Five years ago I decided to start a new project which was totally different than anything I’d done before in my life: I decided to become a salsa dancer. The impetus for this was a drive to improve my overall well-being by deliberately pushing my boundaries—up until 2013, I spent the majority of my life on academic pursuits and the extent to which I focused on this had created a severe imbalance. In short, I didn’t have many friends, I was generally uncomfortable socializing with people, and even more to the point: Girls didn’t like me, at least not in “that” way.

I signed up for and took my first salsa class on May 28, 2013. I was absolutely terrified and struggled with the class but nevertheless committed to giving it my best effort for at least five years. It felt like a last-ditch effort: I wanted to improve at forming relationships but I had no idea what I could do to change. I didn’t know if salsa dancing would help, but I reasoned that the terror and incompetence that I felt while salsa dancing was temporary and would disappear once I had years of dancing under my belt. In short, I expected that dancing would eventually become second-nature if I kept at it—and then if nothing else I would be in a better position to improve my social relationships.

I kept that commitment I made 5 years ago, and since then the longest I’ve gone without salsa dancing has been the 1–2 weeks during the Christmas break.
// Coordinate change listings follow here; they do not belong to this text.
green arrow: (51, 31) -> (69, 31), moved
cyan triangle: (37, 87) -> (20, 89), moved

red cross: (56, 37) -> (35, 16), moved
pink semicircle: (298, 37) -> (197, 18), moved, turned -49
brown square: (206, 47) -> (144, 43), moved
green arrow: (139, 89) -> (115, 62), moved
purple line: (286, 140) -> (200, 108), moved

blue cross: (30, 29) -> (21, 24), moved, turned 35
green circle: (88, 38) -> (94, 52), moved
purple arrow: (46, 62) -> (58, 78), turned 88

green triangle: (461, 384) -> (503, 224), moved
The result? Not only has my hypothesis that salsa dancing would eventually feel natural been confirmed, the effects on the rest of my life have been nothing short of transformative. I have a healthy social circle of friends, I’m much less shy to the point I enjoy socializing, and I’m much more comfortable using my physical body for things, even starting other hobbies like weight lifting. And yes, I started getting attention from girls.

For me, salsa dancing was a vehicle for changing one of the things most resistant to change but probably the thing I most needed to change: my identity. Previously my identity was the nerd who excelled at school but struggled at social relationships and as long as I thought of myself in those terms my ability to form social relationships was severely crippled. I had prioritized academics to the exclusion of everything else, and I was proud of it.
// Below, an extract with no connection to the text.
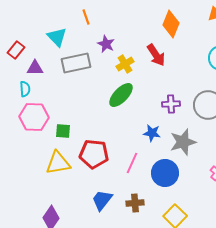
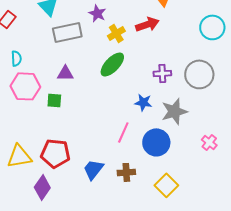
red arrow: (156, 55) -> (147, 24), turned -75
purple triangle: (35, 68) -> (65, 73), moved
red pentagon: (94, 154) -> (55, 153), moved
yellow triangle: (58, 163) -> (19, 156), moved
What I came to learn was that while taking actions that are at odds with one’s identity feels incredibly awkward and painful, it is possible to rewire your identity with consistent effort applied over an extended period of time. This was far from easy, as my identity resisted the change at every step of the way, and I would often slip back into my older more comfortable identity that I had built up over two decades. It would happen reflexively: One Thursday when I had been dancing for over a year I remembered that I would be going out that night to dance. A sudden wave of fear swept over me as I realized that I was going to have to ask girls to dance that night—immediately followed by a wave of relief when I remembered that I did that every week.
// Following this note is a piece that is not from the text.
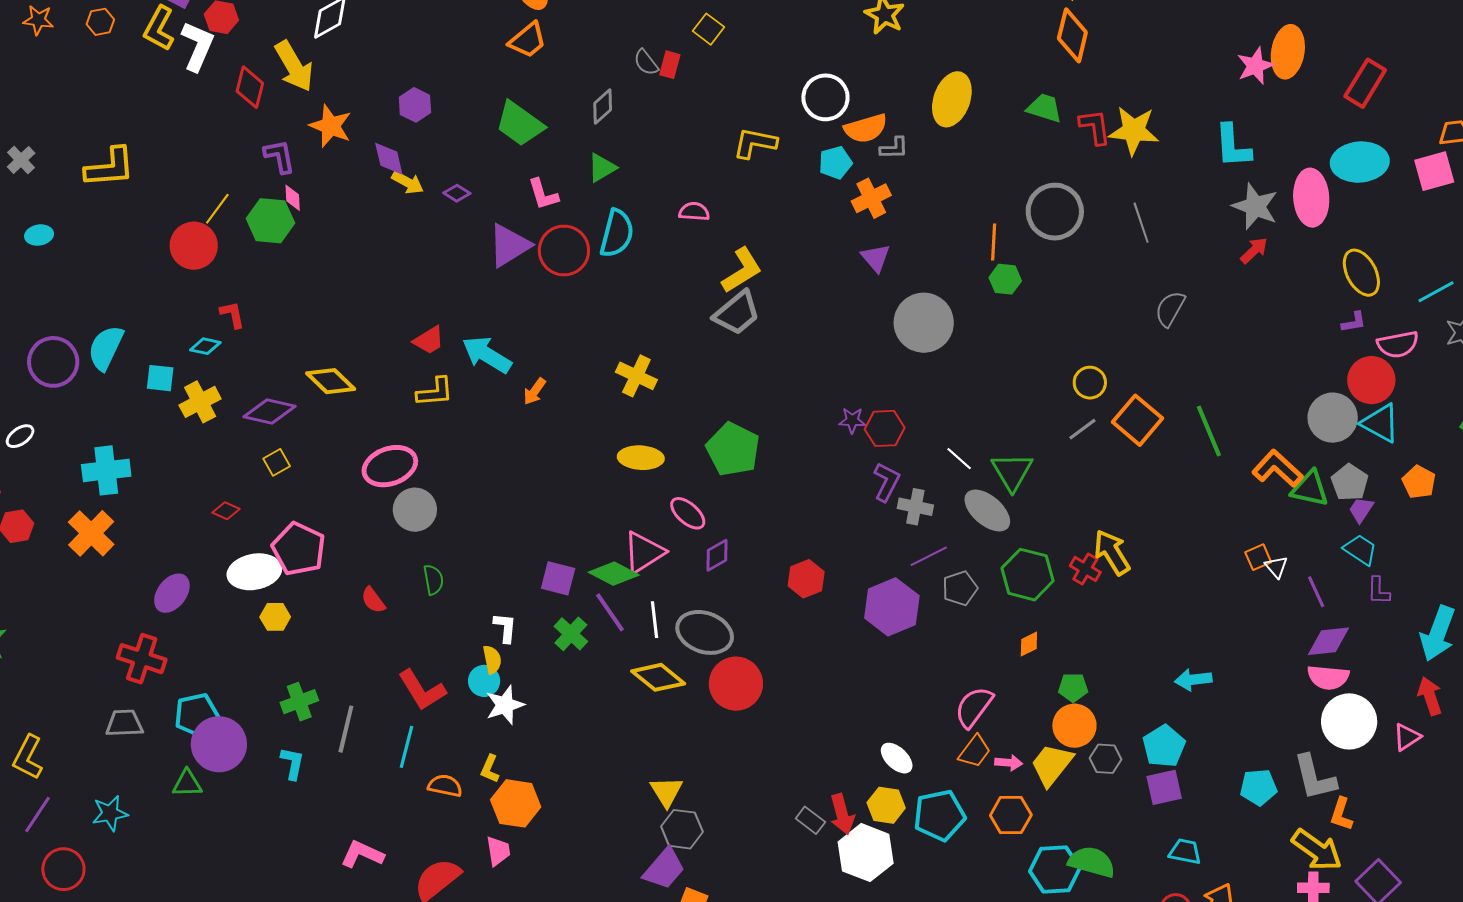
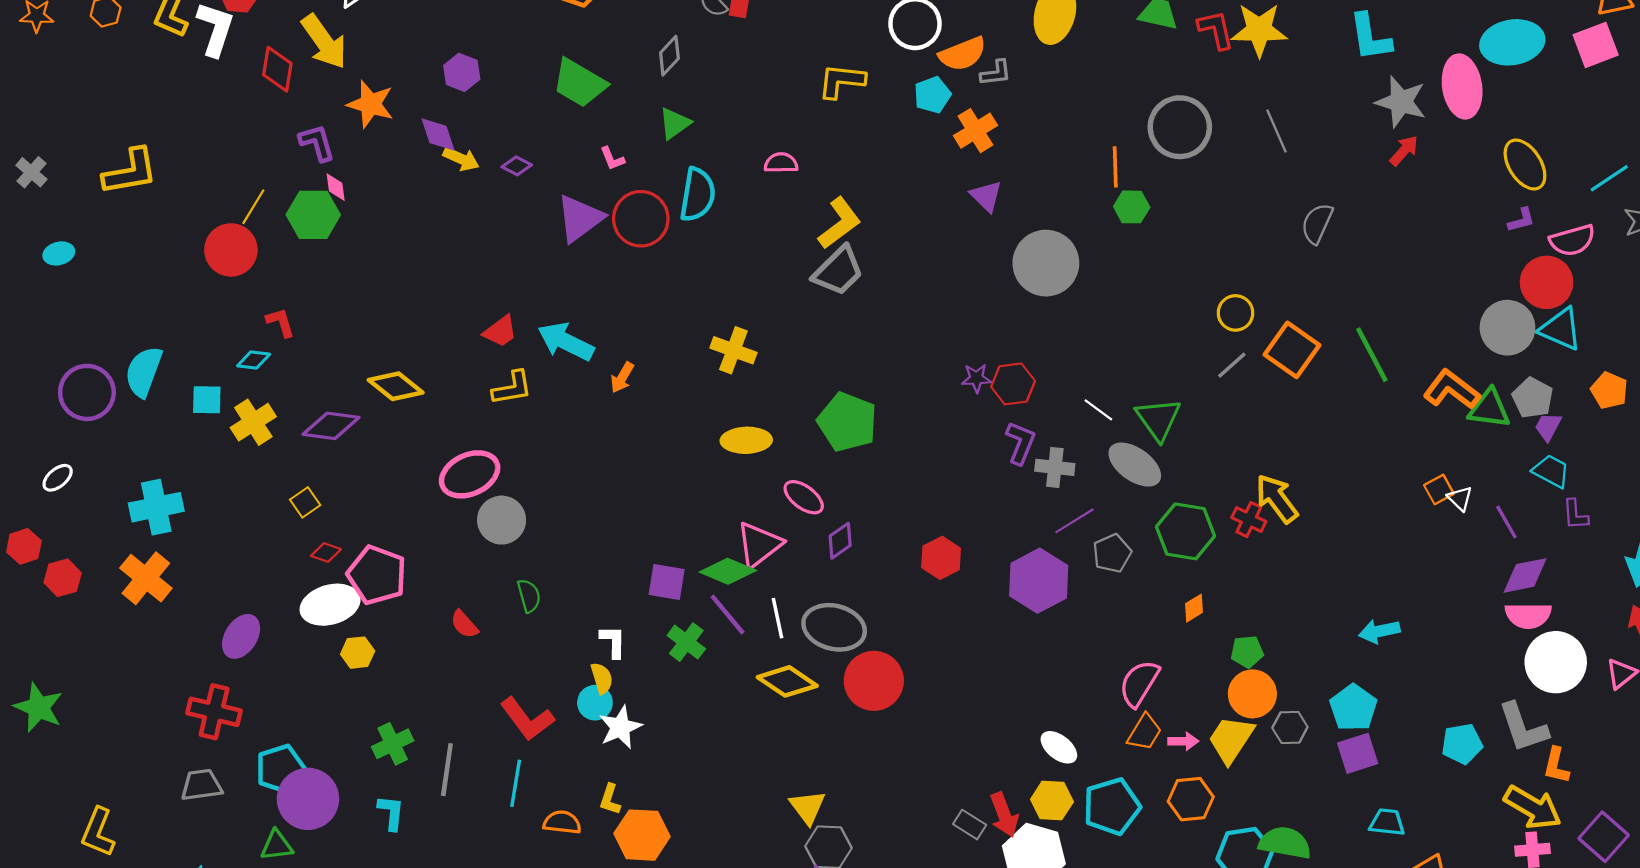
pink L-shape: (543, 194) -> (612, 159), size x0.7
yellow square: (277, 462) -> (305, 502), moved
red diamond: (226, 511) -> (326, 552), moved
Because I started from an identity of almost the polar opposite of a salsa dancer, my case essentially provides a lower-bound on the amount that it is possible to change. I’ve taught and assisted many people taking salsa classes and there are only a few I’ve seen that I would consider less skilled than myself when I started. Nowadays people don’t believe me when I tell them how much I struggled for years in ways which at the time felt scarring. As an example of how exceptionally incompetent I was when I started, my very first salsa social dance of my life was interrupted by a random bystander who asked if I was okay or needed help. 😂

In fact, I’m still struggling, because there is no end point you reach when you know it all. This is perhaps the biggest lesson I’ve learned from 5 years of dancing: the struggle itself is inherently meaningful, and I’ve learned to embrace the struggle as a purposeful and worthwhile part of learning and growing.